In other words: When the states get money to pay for Medicaid, they are a little like robbers who charge homeowners for the crowbars needed to break into the homeowners’ homes.

And yet we’re supposed to be celebrating because the Patient Protection and Affordable Care Act (PPACA) Medicaid expansion has sharply reduced the percentage of people who have no coverage whatsoever.

On the one hand: Personally, I want someone, somewhere, to pay for decent health care for everybody. I respect libertarians’ argument that government involvement reduces the efficiency of the health care and health finance systems for almost everybody, even poor people and sick people.

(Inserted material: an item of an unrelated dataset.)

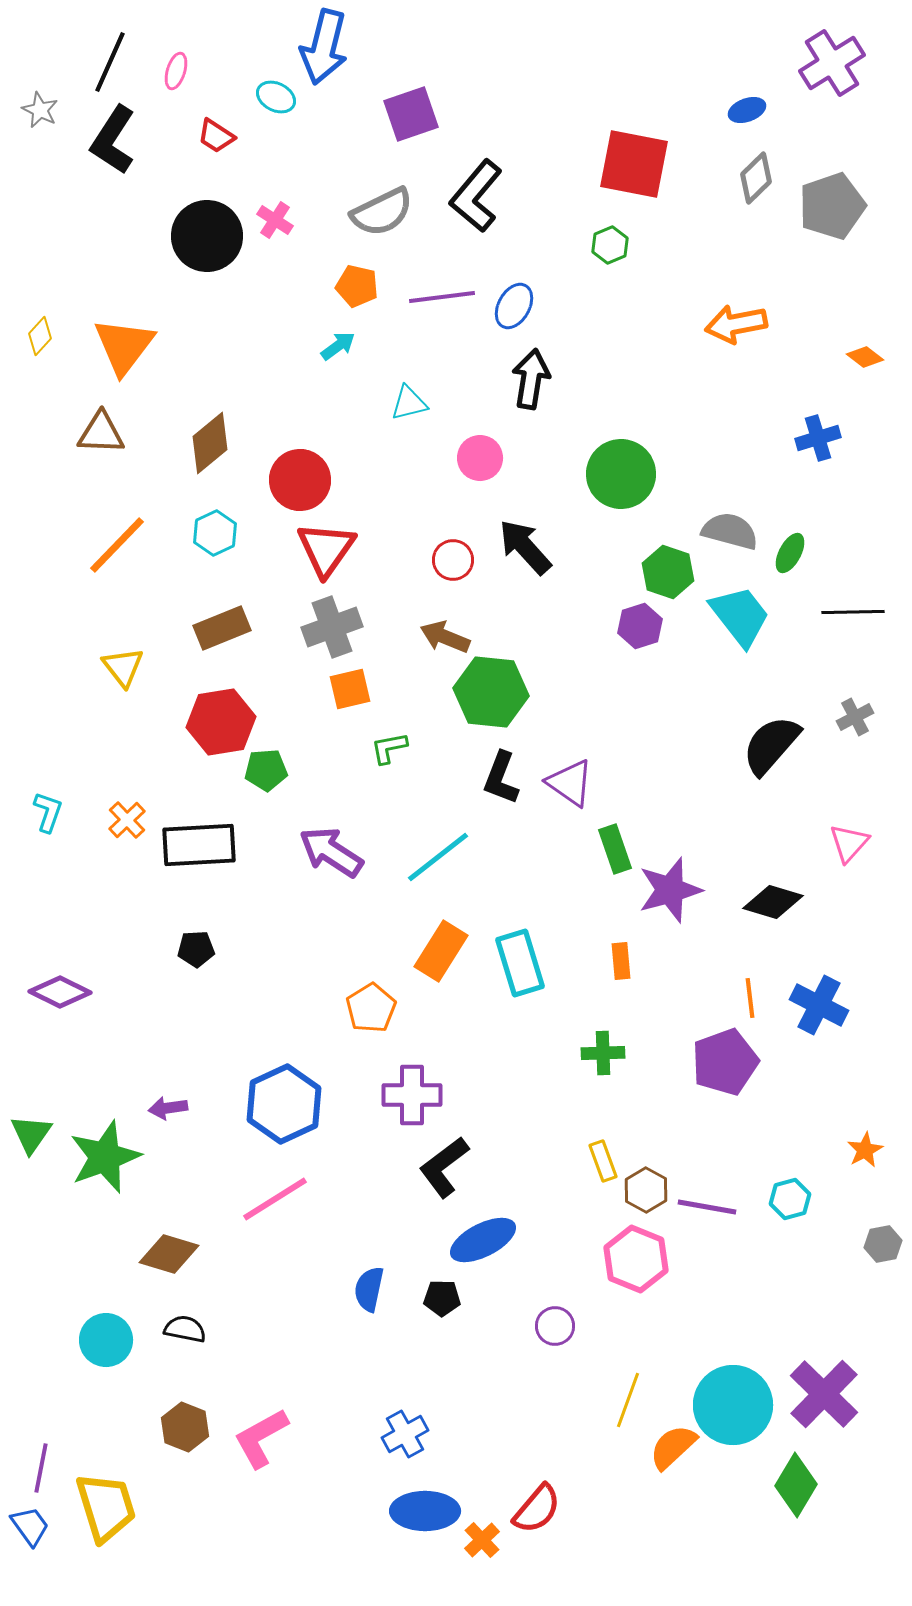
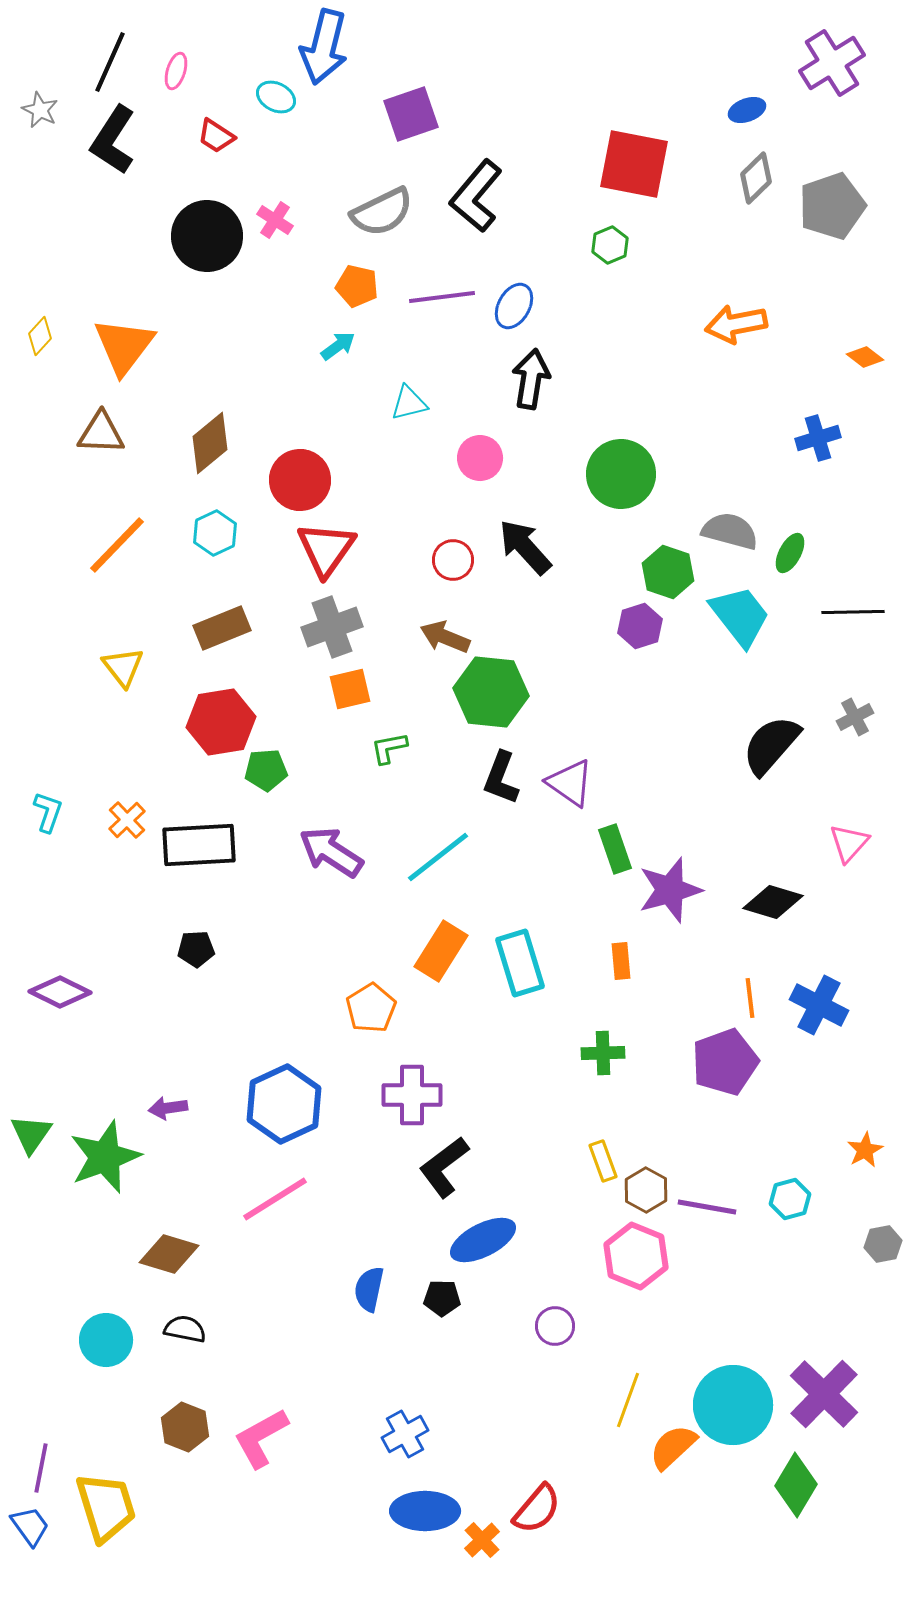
pink hexagon at (636, 1259): moved 3 px up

But, on the other hand, before we enter state of free-market bliss, we have to do something for the people who are sick today.

On the third hand: Pretending that we’re providing real health coverage that can pay for real health care, if we’re not really doing that, is not good for anyone, other than for people who write happy reports about the uninsured rate falling.

See also: PPACA plan liquidation petition highlights

For a year or two, insurers can burn off capital and surplus they built up during the 2000s to subsidize baby lizard plans, in the hope that the plans will grow up to be swans. But, eventually, at some point, insurers may have to look at lizard plans and acknowledge that they’re lizards, not swans.

Similarly, doctors may be able to find efficient ways to use e-mail, telemedicine, non-physician assistants and group appointments to multiply their capacity to deliver care, but, at some point, they’ll run out of their own hours in the day, and even the assistants’ hours in the way.

On the fourth hand: The big hospital companies still seem to be acting as if they’re better off getting patients with Medicaid than with patients who are completely uninsured. Maybe Medicaid pays providers somewhat better than we think.

But it could also be that big hospitals have an easier time than physicians at making a grim situation look better than it is. Physicians have to go into their clinics and confront waiting rooms full of bored, angry patients. Hospital company executives can go over their quarterly earnings in a nice conference center, miles away from patients.

If the enemies of PPACA win a victory on King vs. Burwell (Case Number 14-114), maybe they’ll succeed at killing off the entire PPACA exchange system, and giving many of the exchange plan enrollees an incentive to reduce or under-report their income enough to get into Medicaid, far from the eyes of agents and brokers, where Medicaid plan managers can pretend to pay for care, providers can pretend to provide care, and heaven help you if you’re a poor man who breaks a leg on a Sunday.